====== Input data ======

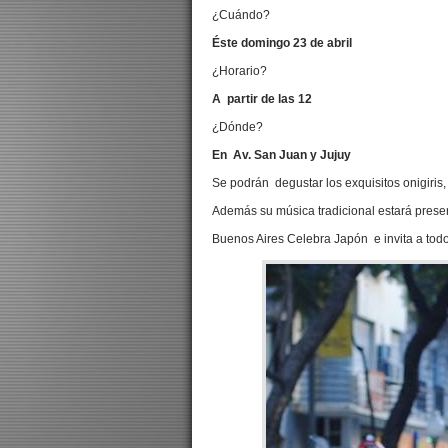
¿Cuándo?
Éste domingo 23 de abril
¿Horario?
A partir de las 12
¿Dónde?
En Av. San Juan y Jujuy
Se podrán degustar los exquisitos onigiris,
Además su música tradicional estará present
Buenos Aires Celebra Japón e invita a todo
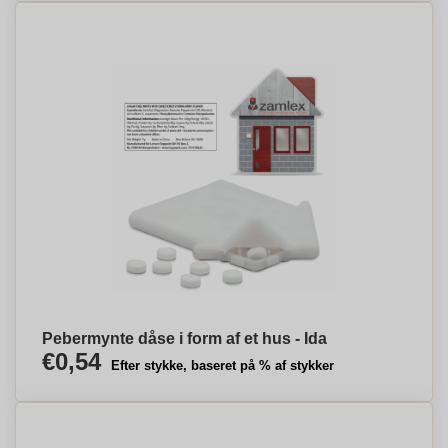
Pebermynte dåse i form af et hus - Ida
€0,54
Efter stykke, baseret på % af stykker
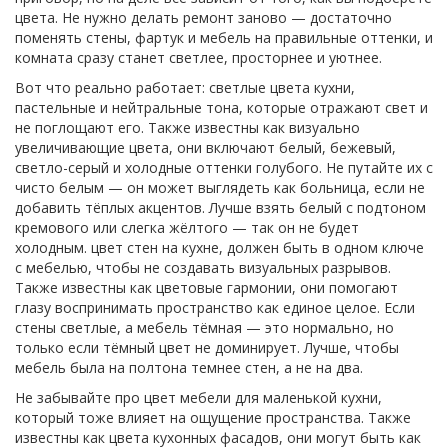
цвета. Не нужно делать ремонт заново — достаточно
поменять стены, фартук и мебель на правильные оттенки, и
комната сразу станет светлее, просторнее и уютнее.
Вот что реально работает:
светлые цвета кухни
,
пастельные и нейтральные тона, которые отражают свет и
не поглощают его
. Также известны как
визуально
увеличивающие цвета
, они включают белый, бежевый,
светло-серый и холодные оттенки голубого
. Не путайте их с
чисто белым — он может выглядеть как больница, если не
добавить тёплых акцентов. Лучше взять белый с подтоном
кремового или слегка жёлтого — так он не будет
холодным.
цвет стен на кухне
,
должен быть в одном ключе
с мебелью, чтобы не создавать визуальных разрывов
.
Также известны как
цветовые гармонии
, они помогают
глазу воспринимать пространство как единое целое
. Если
стены светлые, а мебель тёмная — это нормально, но
только если тёмный цвет не доминирует. Лучше, чтобы
мебель была на полтона темнее стен, а не на два.
Не забывайте про
цвет мебели для маленькой кухни
,
который тоже влияет на ощущение пространства
. Также
известны как
цвета кухонных фасадов
, они могут быть как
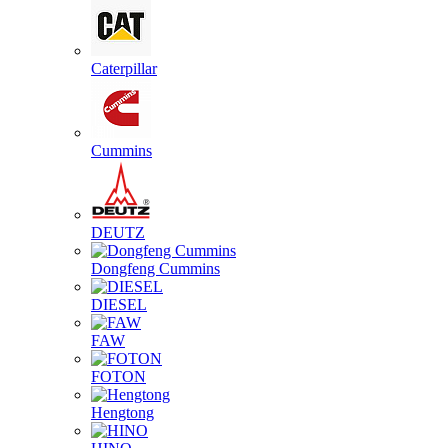
Caterpillar
Cummins
DEUTZ
Dongfeng Cummins
DIESEL
FAW
FOTON
Hengtong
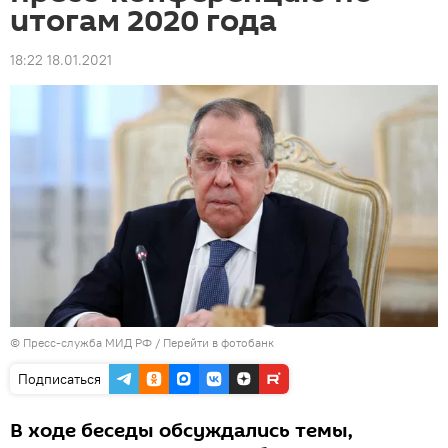
итогам 2020 года
18:22 18.01.2021
© Пресс-служба МИД РФ
/
Перейти в фотобанк
Подписаться
В ходе беседы обсуждались темы,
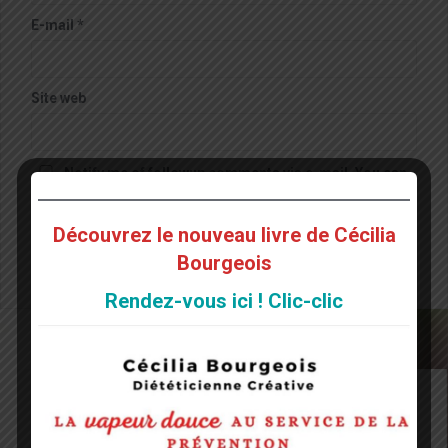
E-mail
*
Site web
Notify me of followup comments via e-mail. You can
also
subscribe
without commenting.
Découvrez le nouveau livre de Cécilia
Bourgeois
Rendez-vous ici ! Clic-clic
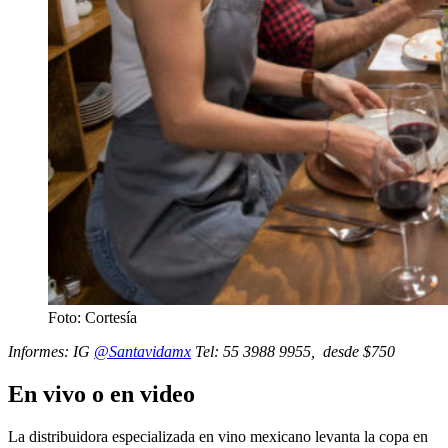
Foto: Cortesía
Informes: IG
@Santavidamx
Tel: 55 3988 9955, desde $750
En vivo o en video
La distribuidora especializada en vino mexicano levanta la copa en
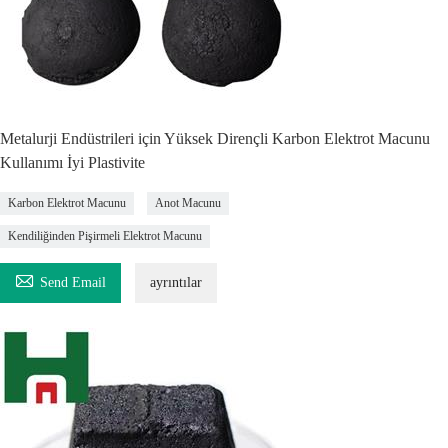
Metalurji Endüstrileri için Yüksek Dirençli Karbon Elektrot Macunu
Kullanımı İyi Plastivite
Karbon Elektrot Macunu
Anot Macunu
Kendiliğinden Pişirmeli Elektrot Macunu

Send Email
ayrıntılar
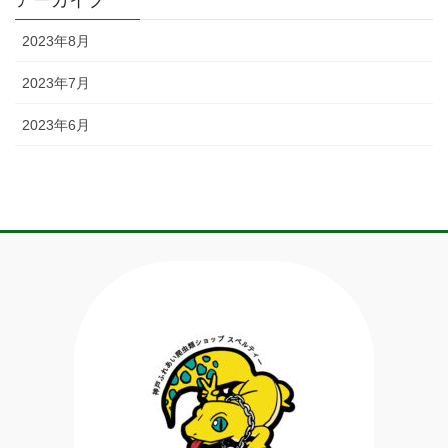
2023年8月
2023年7月
2023年6月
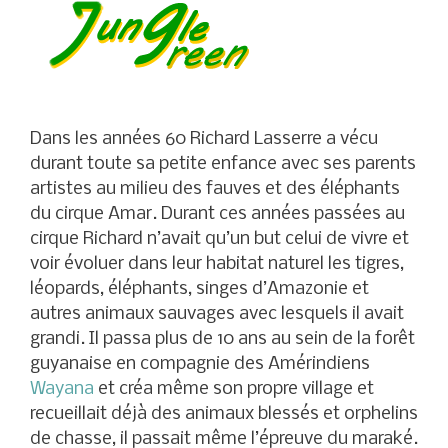
Dans les années 60 Richard Lasserre a vécu
durant toute sa petite enfance avec ses parents
artistes au milieu des fauves et des éléphants
du cirque Amar. Durant ces années passées au
cirque Richard n’avait qu’un but celui de vivre et
voir évoluer dans leur habitat naturel les tigres,
léopards, éléphants, singes d’Amazonie et
autres animaux sauvages avec lesquels il avait
grandi. Il passa plus de 10 ans au sein de la forêt
guyanaise en compagnie des Amérindiens
Wayana
et créa même son propre village et
recueillait déjà des animaux blessés et orphelins
de chasse, il passait même l’épreuve du maraké.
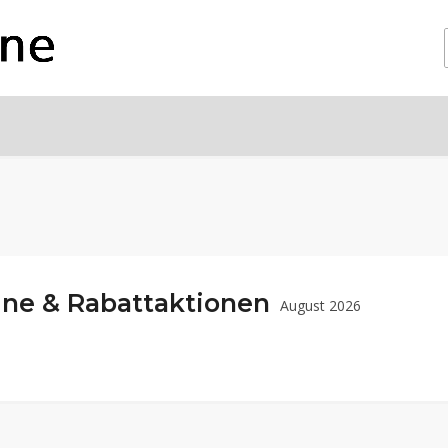
ne & Rabattaktionen
August 2026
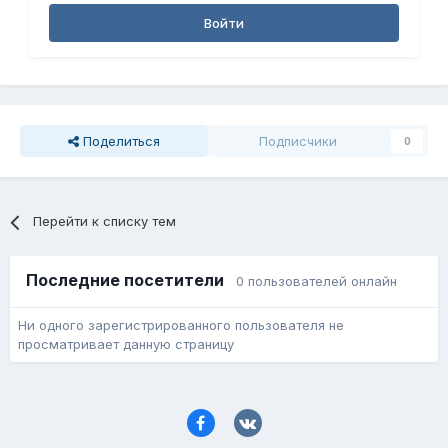
Войти
Поделиться
Подписчики
0
Перейти к списку тем
Последние посетители
0 пользователей онлайн
Ни одного зарегистрированного пользователя не
просматривает данную страницу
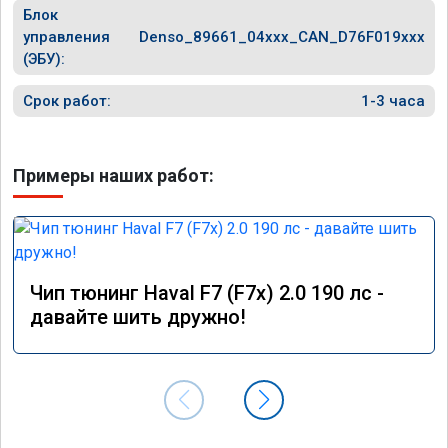
Блок
управления
Denso_89661_04xxx_CAN_D76F019xxx
(ЭБУ):
Срок работ:
1-3 часа
Примеры наших работ:
Чип тюнинг Haval F7 (F7x) 2.0 190 лс -
давайте шить дружно!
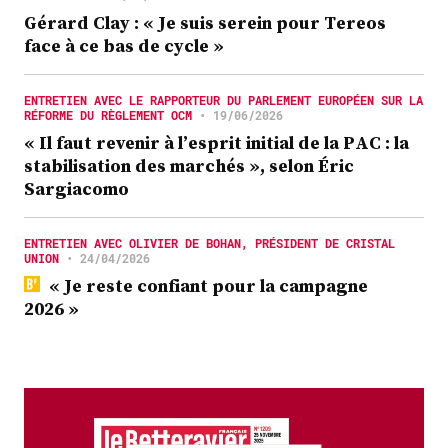
Gérard Clay : « Je suis serein pour Tereos
face à ce bas de cycle »
ENTRETIEN AVEC LE RAPPORTEUR DU PARLEMENT EUROPÉEN SUR LA
RÉFORME DU RÈGLEMENT OCM
•
19/06/2026
« Il faut revenir à l’esprit initial de la PAC : la
stabilisation des marchés », selon Éric
Sargiacomo
ENTRETIEN AVEC OLIVIER DE BOHAN, PRÉSIDENT DE CRISTAL
UNION
•
24/04/2026
« Je reste confiant pour la campagne
2026 »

======

### Work required
Across the records above, how many lines contain the word "известны"? Give the number by itself.

### Output of the exercise
3